US spot Ethereum (ETH) ETFs recorded a $95.5 million net outflow on December 23, reversing a brief inflow and resuming a prior outflow trend. Data from Trader T shows withdrawals were concentrated in a few funds: Grayscale’s ETHE led with $50.89M outflow, BlackRock’s ETHA $25.05M, Bitwise’s ETHW $13.98M and Franklin Templeton’s EZET $5.61M; other funds reported no net activity. This follows earlier multi-day outflows that together removed large sums from ETH spot ETFs and, in previous reporting, saw BlackRock as a major driver of redemptions. Trading volume across ETH ETFs has shown variability alongside these flows.
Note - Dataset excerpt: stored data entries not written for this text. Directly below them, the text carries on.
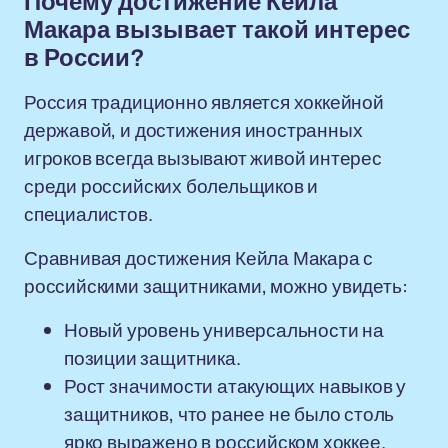
Почему достижение Кейла
Макара вызывает такой интерес
в России?
Россия традиционно является хоккейной
державой, и достижения иностранных
игроков всегда вызывают живой интерес
среди российских болельщиков и
специалистов.
Сравнивая достижения Кейла Макара с
российскими защитниками, можно увидеть:
Новый уровень универсальности на
позиции защитника.
Рост значимости атакующих навыков у
защитников, что ранее не было столь
ярко выражено в российском хоккее.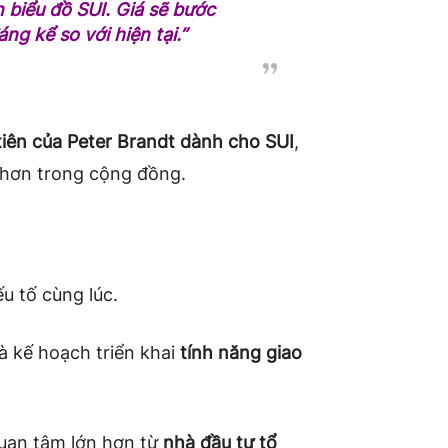
 biểu đồ SUI. Giá sẽ bước
g kể so với hiện tại.”
tiên của Peter Brandt dành cho SUI
,
 hơn trong cộng đồng.
u tố cùng lúc.
 kế hoạch triển khai
tính năng giao
quan tâm lớn hơn từ
nhà đầu tư tổ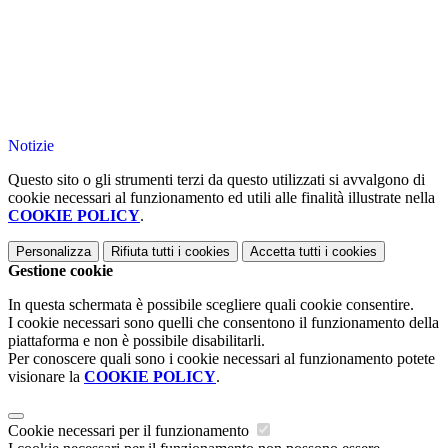
Notizie
Questo sito o gli strumenti terzi da questo utilizzati si avvalgono di
cookie necessari al funzionamento ed utili alle finalità illustrate nella
COOKIE POLICY
.
Personalizza
Rifiuta tutti
i cookies
Accetta tutti
i cookies
Gestione cookie
In questa schermata è possibile scegliere quali cookie consentire.
I cookie necessari sono quelli che consentono il funzionamento della
piattaforma e non è possibile disabilitarli.
Per conoscere quali sono i cookie necessari al funzionamento potete
visionare la
COOKIE POLICY
.
Cookie necessari per il funzionamento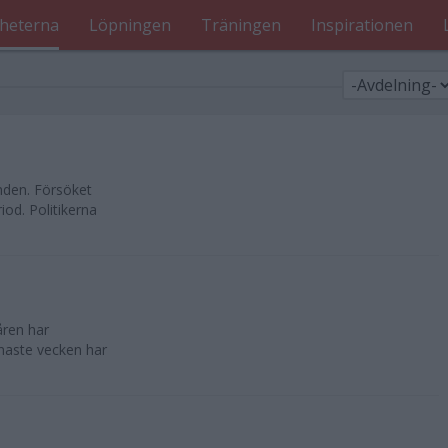
heterna
Löpningen
Träningen
Inspirationen
nden. Försöket
od. Politikerna
åren har
enaste vecken har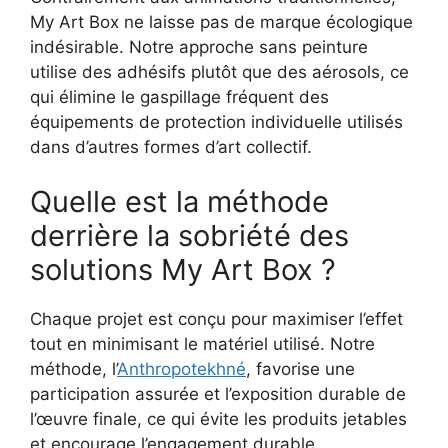
My Art Box ne laisse pas de marque écologique
indésirable. Notre approche sans peinture
utilise des adhésifs plutôt que des aérosols, ce
qui élimine le gaspillage fréquent des
équipements de protection individuelle utilisés
dans d’autres formes d’art collectif.
Quelle est la méthode
derrière la sobriété des
solutions My Art Box ?
Chaque projet est conçu pour maximiser l’effet
tout en minimisant le matériel utilisé. Notre
méthode, l’
Anthropotekhné
, favorise une
participation assurée et l’exposition durable de
l’œuvre finale, ce qui évite les produits jetables
et encourage l’engagement durable.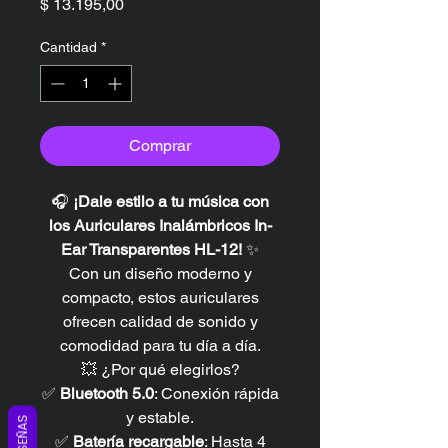
Precio
$ 13.195,00
Cantidad
*
Comprar
🎧
¡Dale estilo a tu música con
los Auriculares Inalámbricos In-
Ear Transparentes HL-12!
✨
Con un diseño moderno y
compacto, estos auriculares
ofrecen calidad de sonido y
comodidad para tu día a día.
💥 ¿Por qué elegirlos?
✅
Bluetooth 5.0
: Conexión rápida
y estable.
RESEÑAS
✅
Batería recargable
: Hasta 4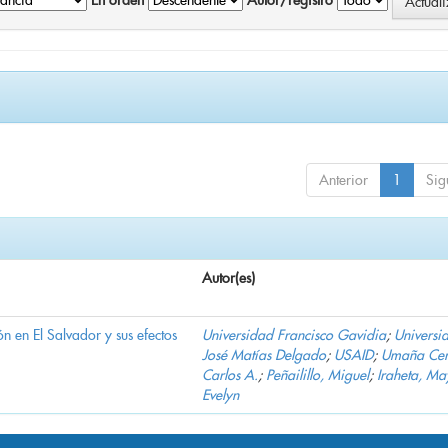
En orden
Autor/registro
Anterior
1
Sig
Autor(es)
n en El Salvador y sus efectos
Universidad Francisco Gavidia
;
Universi
José Matías Delgado
;
USAID
;
Umaña Cer
Carlos A.
;
Peñailillo, Miguel
;
Iraheta, Ma
Evelyn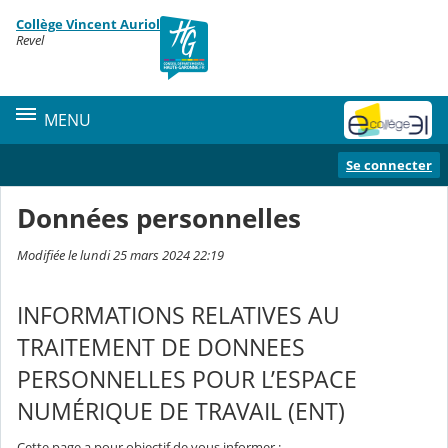
Panneau de gestion des cookies
Collège Vincent Auriol
Contenu
Revel
MENU
Se connecter
Données personnelles
Modifiée le lundi 25 mars 2024 22:19
INFORMATIONS RELATIVES AU
TRAITEMENT DE DONNEES
PERSONNELLES POUR L’ESPACE
NUMÉRIQUE DE TRAVAIL (ENT)
Cette page a pour objectif de vous informer :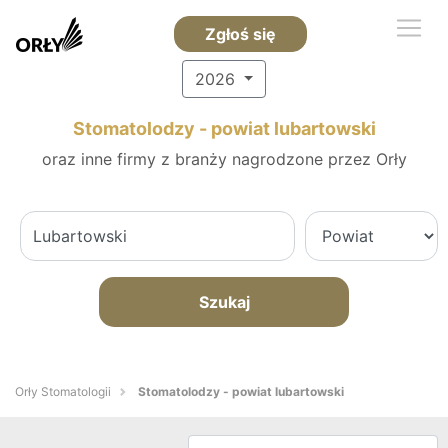
Zgłoś się
2026
Stomatolodzy - powiat lubartowski
oraz inne firmy z branży nagrodzone przez Orły
Szukaj
Orły Stomatologii
Stomatolodzy - powiat lubartowski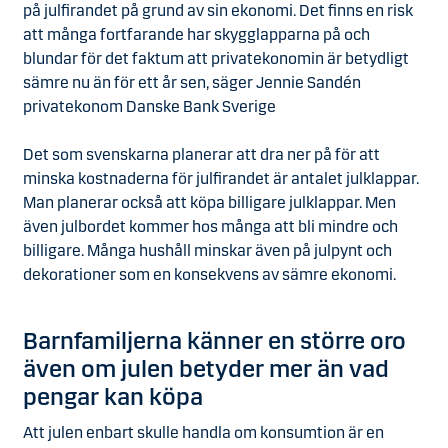
på julfirandet på grund av sin ekonomi. Det finns en risk
att många fortfarande har skygglapparna på och
blundar för det faktum att privatekonomin är betydligt
sämre nu än för ett år sen, säger Jennie Sandén
privatekonom Danske Bank Sverige
Det som svenskarna planerar att dra ner på för att
minska kostnaderna för julfirandet är antalet julklappar.
Man planerar också att köpa billigare julklappar. Men
även julbordet kommer hos många att bli mindre och
billigare. Många hushåll minskar även på julpynt och
dekorationer som en konsekvens av sämre ekonomi.
Barnfamiljerna känner en större oro
även om julen betyder mer än vad
pengar kan köpa
Att julen enbart skulle handla om konsumtion är en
Analysts say a single-day outflow does not define a long-term trend and may reflect profit-taking or short-term consolidation, but continued withdrawals could reduce ETF-driven buying pressure and expose short-term ETH price support to downside risk. For traders: monitor daily ETF flows, macro indicators and Bitcoin price action; review position sizing and risk management; avoid knee-jerk reactions and use flow data as a sentiment indicator. Keywords: ETH ETF, Ethereum, ETF flows, institutional flows, market sentiment.
Bearish
Concentrated, repeated ETF outflows — including a $95.5M single-day withdrawal concentrated in a few large funds — point to reduced ETF-driven buying pressure for ETH. While analysts caution that one-day flows can reflect short-term profit-taking or rebalancing, the continuity of outflows (and prior reporting showing multi-day redemptions) increases supply pressure on spot markets and can weaken short-term price support. For traders this implies higher downside risk in the near term: expect greater volatility, potential testing of support levels around recent lows, and the need to monitor subsequent flow data, macro liquidity conditions and Bitcoin’s direction for broader market cues. Longer-term impact is less certain because cumulative institutional inflows into some funds remain sizable, so sustained trend confirmation (continued outflows or a return to consistent inflows) will be needed before declaring a persistent directional shift.